- Directed by: David MacDonald
- Written by: Basil Dearden; Roger MacDougall; Allan MacKinnon;
- Produced by: Anthony Havelock-Allan
- Starring: Barry K. Barnes; Valerie Hobson; Alastair Sim; Edward Lexy;
- Cinematography: Henry Harris
- Edited by: Reginald Beck
- Production company: Pinebrook Studios
- Distributed by: Paramount British Pictures
- Release date: September 1938;
- Running time: 77 minutes
- Country: United Kingdom
- Language: English
- Budget: £6,000 or £14,000

= This Man Is News =

This Man is News is a 1938 British comedy mystery film directed by David MacDonald and starring Barry K. Barnes, Valerie Hobson, Alastair Sim and Edward Lexy. The screenplay concerns a journalist who solves a crime of which he himself is suspected
. A "quota quickie", it was made for a mere £6,000, but "was among the highest grossing films of 1938". (A contemporary account said it was made for under £15,000.)

It was loosely modelled on the American Thin Man series of films. A sequel, This Man in Paris, was made in 1939.

==Plot==
Simon Drake (Barnes) has predicted the death of a prominent man in advance, which makes him Scotland yard's top suspect for his murder; the only one who believes in his innocence is his loyal wife Pat (Hobson).

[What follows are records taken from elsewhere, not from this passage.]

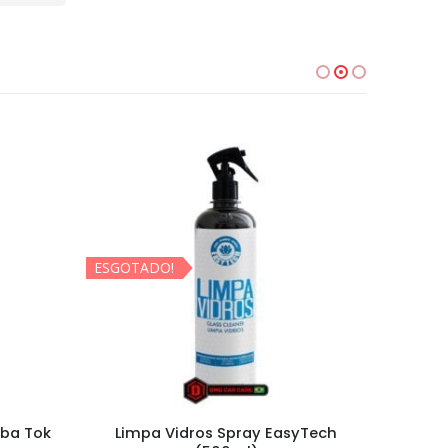
ESGOTADO!
ESGOTA
úba Tok
Limpa Vidros Spray EasyTech
Insign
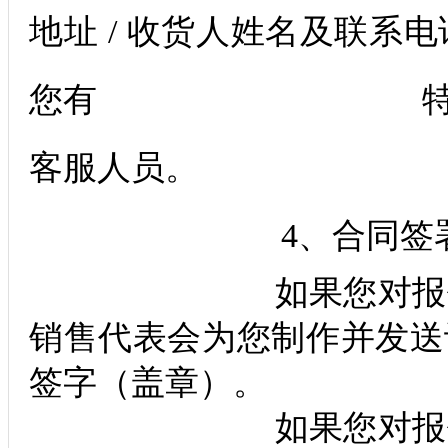
地址 / 收货人姓名及联系电
您有 特 殊要求
客服人员。
4、合同签署
如果您对报价单内的
销售代表会为您制作并发送
签字（盖章）。
如果您对报价单内的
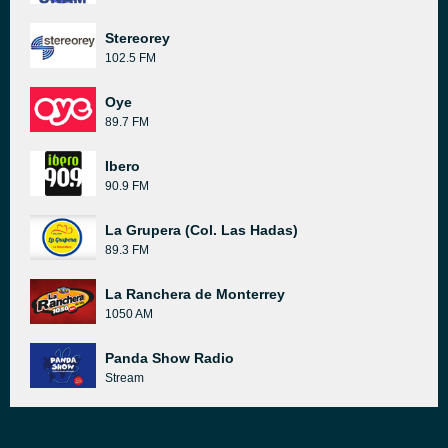
Stereorey
102.5 FM
Oye
89.7 FM
Ibero
90.9 FM
La Grupera (Col. Las Hadas)
89.3 FM
La Ranchera de Monterrey
1050 AM
Panda Show Radio
Stream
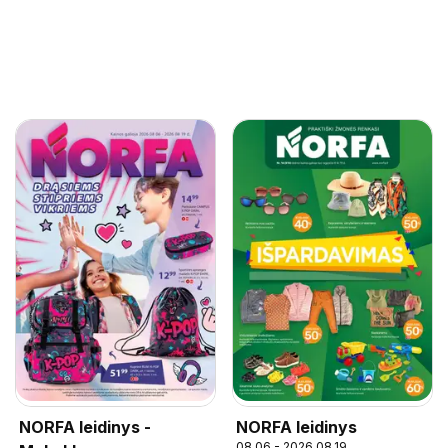
NORFA leidinys -
NORFA leidinys
08.06 - 2026.08.19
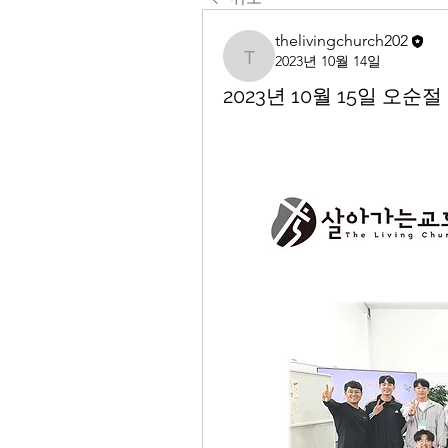
thelivingchurch202
2023년 10월 14일
thelivingchurch202
2023년 10월 15일 오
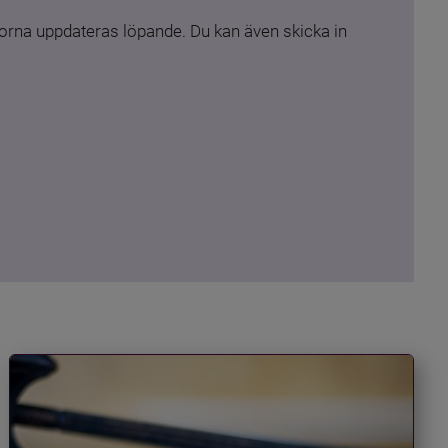
rna uppdateras löpande. Du kan även skicka in 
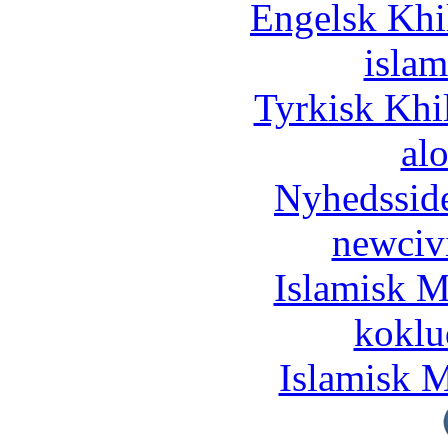
Engelsk Khi
islam
Tyrkisk Khi
al
Nyhedssid
newciv
Islamisk M
koklu
Islamisk M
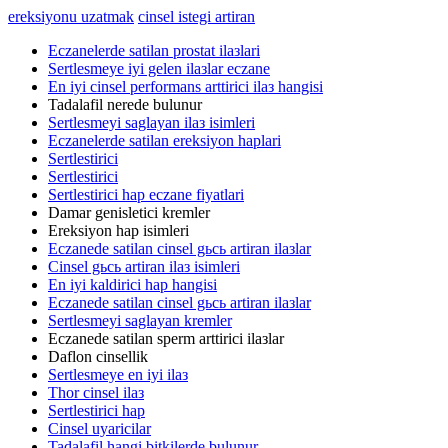
ereksiyonu uzatmak
cinsel istegi artiran
Eczanelerde satilan prostat ilaзlari
Sertlesmeye iyi gelen ilaзlar eczane
En iyi cinsel performans arttirici ilaз hangisi
Tadalafil nerede bulunur
Sertlesmeyi saglayan ilaз isimleri
Eczanelerde satilan ereksiyon haplari
Sertlestirici
Sertlestirici
Sertlestirici hap eczane fiyatlari
Damar genisletici kremler
Ereksiyon hap isimleri
Eczanede satilan cinsel gьcь artiran ilaзlar
Cinsel gьcь artiran ilaз isimleri
En iyi kaldirici hap hangisi
Eczanede satilan cinsel gьcь artiran ilaзlar
Sertlesmeyi saglayan kremler
Eczanede satilan sperm arttirici ilaзlar
Daflon cinsellik
Sertlesmeye en iyi ilaз
Thor cinsel ilaз
Sertlestirici hap
Cinsel uyaricilar
Tadalafil hangi bitkilerde bulunur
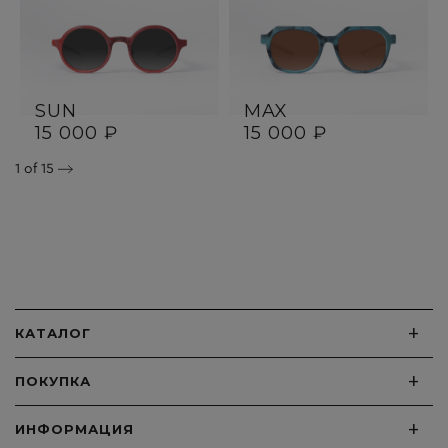
SUN
MAX
15 000 ₽
15 000 ₽
1
of 15
+
КАТАЛОГ
+
ПОКУПКА
+
ИНФОРМАЦИЯ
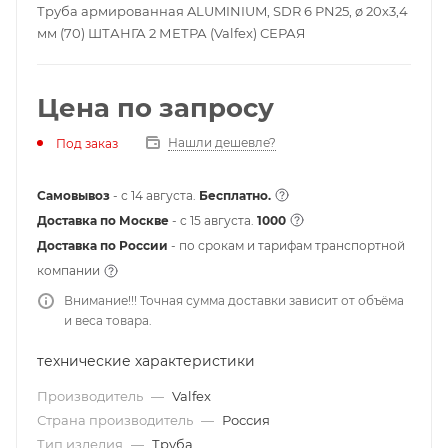
Труба армированная ALUMINIUM, SDR 6 PN25, ø 20х3,4
мм (70) ШТАНГА 2 МЕТРА (Valfex) СЕРАЯ
Цена по запросу
Нашли дешевле?
Под заказ
Самовывоз
- с 14 августа.
Бесплатно.
Доставка по Москве
- c 15 августа.
1000
Доставка по России
- по срокам и тарифам транспортной
компании
Внимание!!! Точная сумма доставки зависит от объёма
и веса товара.
технические характеристики
Производитель
—
Valfex
Страна производитель
—
Россия
Тип изделия
—
Труба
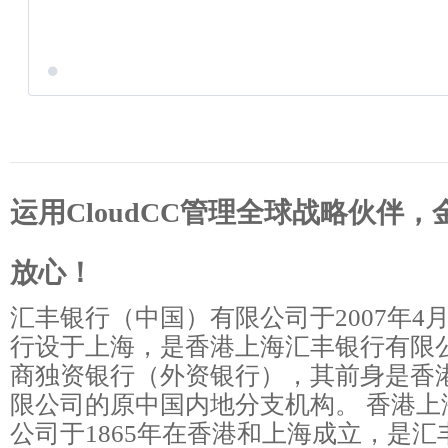
运用CloudCC管理全球战略伙伴
放心！
汇丰银行（中国）有限公司于2007年4
行设于上海，是香港上海汇丰银行有限
商独资银行（外资银行），其前身是香
限公司的原中国内地分支机构。 香港上
公司于1865年在香港和上海成立，是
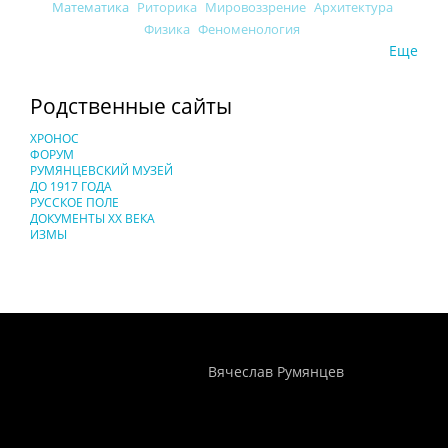
Математика
Риторика
Мировоззрение
Архитектура
Физика
Феноменология
Еще
Родственные сайты
ХРОНОС
ФОРУМ
РУМЯНЦЕВСКИЙ МУЗЕЙ
ДО 1917 ГОДА
РУССКОЕ ПОЛЕ
ДОКУМЕНТЫ XX ВЕКА
ИЗМЫ
Понятия И Категории - Исторический Проект ХРОНОС
WEB-редактор
Вячеслав Румянцев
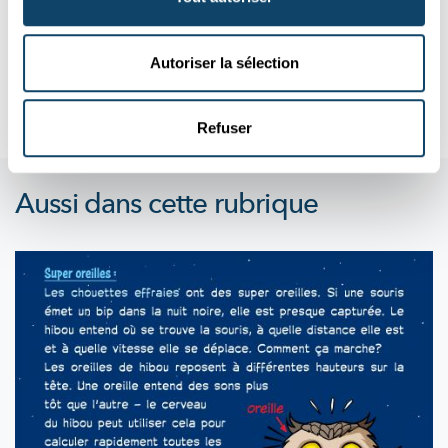
Zanter iwwert engem Joer ass Glyphosat zu Lëtzebuerg
verbueden. Mee wat sinn
d’Alternativen,
fir hautdesdaags
Autoriser la sélection
Onkraut ze...
FNR
Refuser
Aussi dans cette rubrique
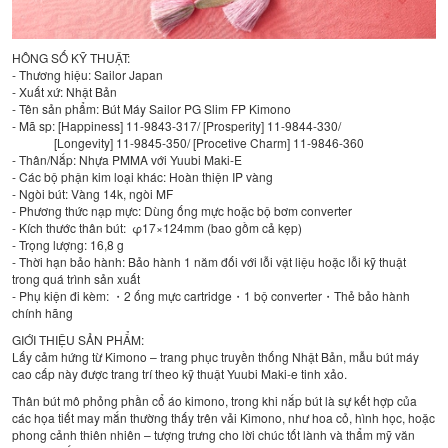
HÔNG SỐ KỸ THUẬT:
- Thương hiệu: Sailor Japan
- Xuất xứ: Nhật Bản
- Tên sản phẩm: Bút Máy Sailor PG Slim FP Kimono
- Mã sp: [Happiness] 11-9843-317/ [Prosperity] 11-9844-330/
[Longevity] 11-9845-350/ [Procetive Charm] 11-9846-360
- Thân/Nắp: Nhựa PMMA với Yuubi Maki-E
- Các bộ phận kim loại khác: Hoàn thiện IP vàng
- Ngòi bút: Vàng 14k, ngòi MF
- Phương thức nạp mực: Dùng ống mực hoặc bộ bơm converter
- Kích thước thân bút: φ17×124mm (bao gồm cả kẹp)
- Trọng lượng: 16,8 g
- Thời hạn bảo hành: Bảo hành 1 năm đối với lỗi vật liệu hoặc lỗi kỹ thuật
trong quá trình sản xuất
- Phụ kiện đi kèm: ・2 ống mực cartridge・1 bộ converter・Thẻ bảo hành
chính hãng
GIỚI THIỆU SẢN PHẨM:
Lấy cảm hứng từ Kimono – trang phục truyền thống Nhật Bản, mẫu bút máy
cao cấp này được trang trí theo kỹ thuật Yuubi Maki-e tinh xảo.
Thân bút mô phỏng phần cổ áo kimono, trong khi nắp bút là sự kết hợp của
các họa tiết may mắn thường thấy trên vải Kimono, như hoa cỏ, hình học, hoặc
phong cảnh thiên nhiên – tượng trưng cho lời chúc tốt lành và thẩm mỹ văn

Meanwhile, Macgregor (Sim) is Drake's beleaguered city editor, who hires and fires him multiple times depending on how guilty or innocent he looks at the moment.

==Cast==
- Barry K. Barnes as Simon Drake
- Valerie Hobson as Pat Drake
- Alastair Sim as Lochlan Macgregor
- Edward Lexy as Inspector Hollis
- Garry Marsh as Sergeant Bright
- John Warwick as Johnnie Clayton
- Philip Leaver as "Harelip" Murphy
- James Birrie as Doyle
- David Keir as Brown

==Box office==
Kinematograph Weekly reported the film did well at the British box office in December 1938.

==Critical reception==
TV Guide gave the film three out of five stars and wrote, "Though Barnes and Hobson may not quite be another William Powell and Myrna Loy, they handle the assignment with humor and great style. The film is directed with energy and the dialogue helps carry the brisk pace along. This is the first screenwriting credit for Basil Dearden, who would go on to do many stories, both serious and topical, in association with noted British producer and art director Michael Relph."